Until late in George W. Bush’s administration, White House visitor logs appeared to receive only occasional attention. During the Clinton years, Congressional investigators dug into them as they waded through Whitewater, while under Bush critics used them to better understand the influence Jack Abramoff was able to buy. But unless current legal efforts are successful, whatever access to the public had to seeing who stopped by 1600 Pennsylvania Ave might soon be gone for good.
Why White House visitor logs were (kind of) subject to FOIA in the first place
The White House itself is not directly subject to FOIA: Like Congress and the judiciary, it is exempt. But the Secret Service, which manages who gets in to the White House, is not exempt. Since March 1, 2003, the Secret Service has been a component of the Department of Homeland Security, and before that it was under the Office of the Treasury.
But things get a little trickier when an agency is handling records related to the president.

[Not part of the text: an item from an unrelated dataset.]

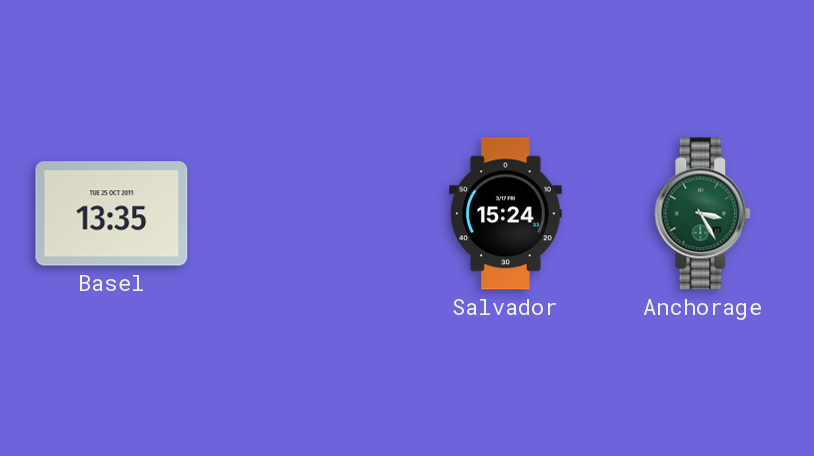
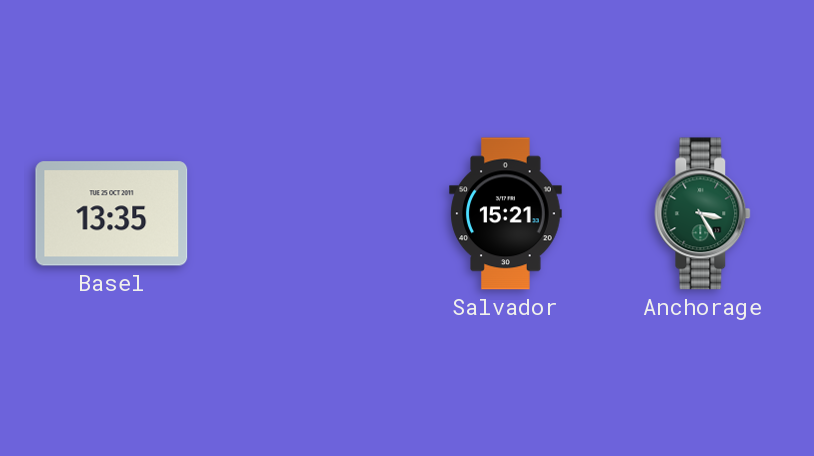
Salvador: 15:24 -> 15:21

In addition to the standard FOIA exemptions, agencies often consider White House equities.
Under President Barack Obama, critics charged that his administration used White House equities (records that the president had a substantial involvement in) to slow or deny access to a broad variety of records, but the practice went back to the Reagan years. Essentially, the argument is that the executive privilege that the White House has makes these records exempt, even if they happen to be in the physical possession of an agency.

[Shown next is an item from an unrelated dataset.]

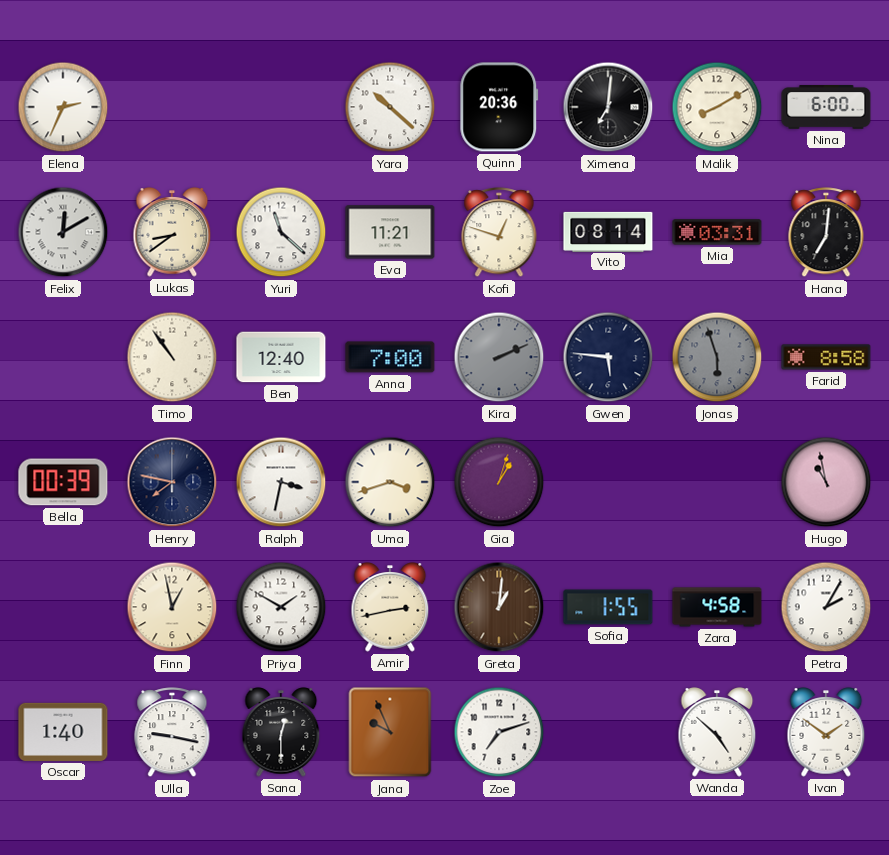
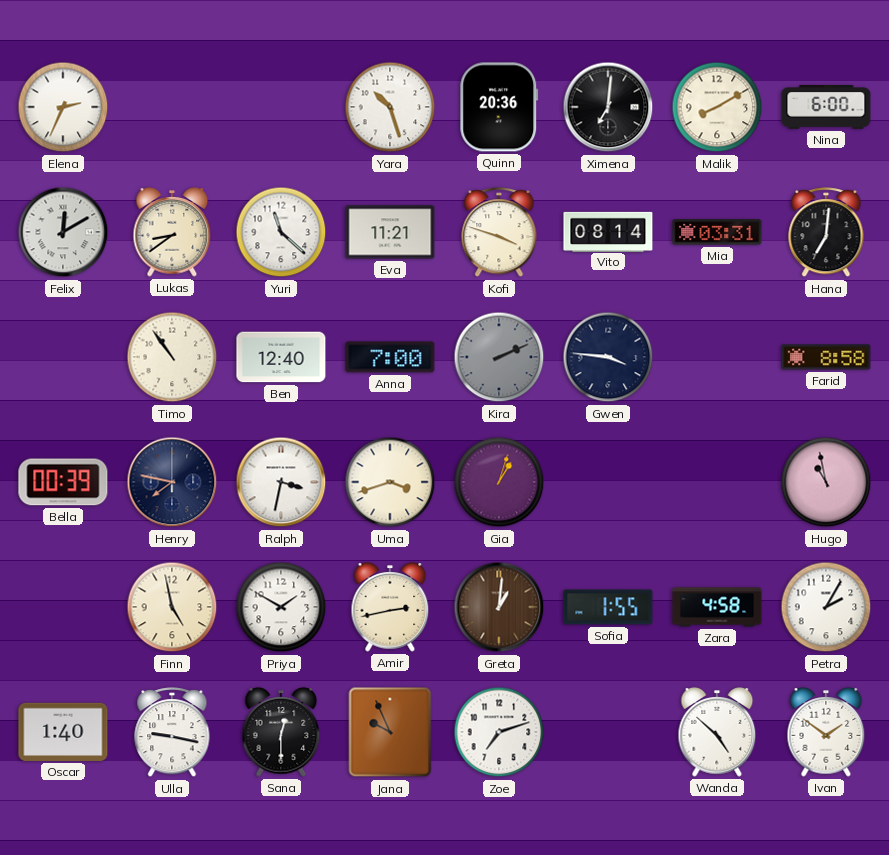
Yara: 10:22 -> 10:27
Kofi: 12:48 -> 3:48
Gwen: 5:46 -> 3:46
Jonas: 5:57 -> none
Finn: 12:58 -> 4:58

That debate came to a head with two important lawsuits.
Secrecy, settlements, and setbacks
For several years, Judicial Watch had gone after documents that the organization said would highlight the influence of lobbyists and others on the White House, and part of their requests was for visitor logs detailing visits by specific persons.
And some of those requests were successful, such as the 2006 release of details on visits by Jack Ambramoff. But at the time, Judicial Watch president said the organization had “reason to believe there are additional details about Jack Abramoff’s visits to the White House that have not been disclosed,” and broader requests were rejected.
Meanwhile, in 2009 Citizens for Responsibility and Ethics in Washington (CREW) sued for access to further White House lobbying records. At that point, the Obama administration pointed to other precedent from the Bush era that claimed White House visitor logs as presidential records, not agency ones, and as such were exempt from disclosure.
That lawsuit ultimately ended in a settlement: The White House would voluntarily release visitor logs on a rolling basis, with a few important exceptions, as Politifact noted :
- personal information such as dates of birth, Social Security numbers or phone numbers
- information that would be of concern to law enforcement or a threat to national security interests
- personal guests of the president and vice president and their families (“i.e., visits that do not involve any official or political business”)
- records related to a “small group of particularly sensitive meetings (e.g., visits of potential Supreme Court nominees). The White House will disclose each month the number of records withheld on this basis, and it will release such records once they are no longer sensitive.”
As CREW noted at the time, it was a historic settlement , even with the exemptions, but it was also one that was not a legally-binding precedent.
Unfortunately, that precedent would come in August 2013.
Judicial Watch, unsatisfied with the CREW settlement, sued. Although they initially won in 2011, on appeal it was decided that Visitor Logs were indeed covered by a president’s “constitutional right to confidential communications.” That opinion was authored in 2013 by Judge Merrick Garland.
Why it matters
Despite that 2013 opinion, the Obama administration continued to release millions of entries.
Many of these releases enabled the public to better understand who was influencing the White House, including frequent visits from Google executives as well as regular drop-ins from future Secretary of State Rex Tillerson, who was lobbying against sanctions against Russia in his role as chief executive of Exxon Mobile Corp .
Round ups of who was in (and out) of the White House social circuit appeared frequently in the news, and while it was true that much lobbying activity was simply moved across the street to Caribou Coffee, these logs still proved a useful window into whom our highest elected representative was spending their time with.
It is perhaps worth noting that visitor logs always seem a much higher priority to whichever party happens to be out of power at the moment, but beyond partisan motivations these logs also served as an important reminder that the White House is ultimately the people’s house, no matter its current resident.
There is some hope, however slight. The Garland opinion, which found that the records are exempt from FOIA, only applies to the DC circuit. Hoping to reverse that precedent, the National Security Archive, CREW, and Knight First Amendment Institute at Columbia University joined together to sue to open the visitor logs back up — as well as to open up the Secret Service logs for Trump Tower and Mar-a-Lago.
The National Security Archive details much of the background to its case, as well as the request it filed, on its website.